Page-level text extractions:
---*---
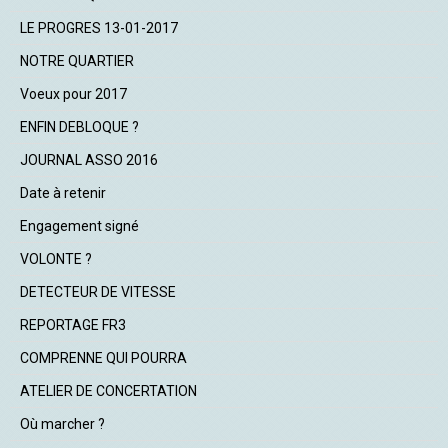
LE PROGRES 13-01-2017
NOTRE QUARTIER
Voeux pour 2017
ENFIN DEBLOQUE ?
JOURNAL ASSO 2016
Date à retenir
Engagement signé
VOLONTE ?
DETECTEUR DE VITESSE
REPORTAGE FR3
COMPRENNE QUI POURRA
ATELIER DE CONCERTATION
Où marcher ?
---*---
Task statement:
Retype every entry above exactly, leaving out the pictures.

Task response:
LE PROGRES 13-01-2017
NOTRE QUARTIER
Voeux pour 2017
ENFIN DEBLOQUE ?
JOURNAL ASSO 2016
Date à retenir
Engagement signé
VOLONTE ?
DETECTEUR DE VITESSE
REPORTAGE FR3
COMPRENNE QUI POURRA
ATELIER DE CONCERTATION
Où marcher ?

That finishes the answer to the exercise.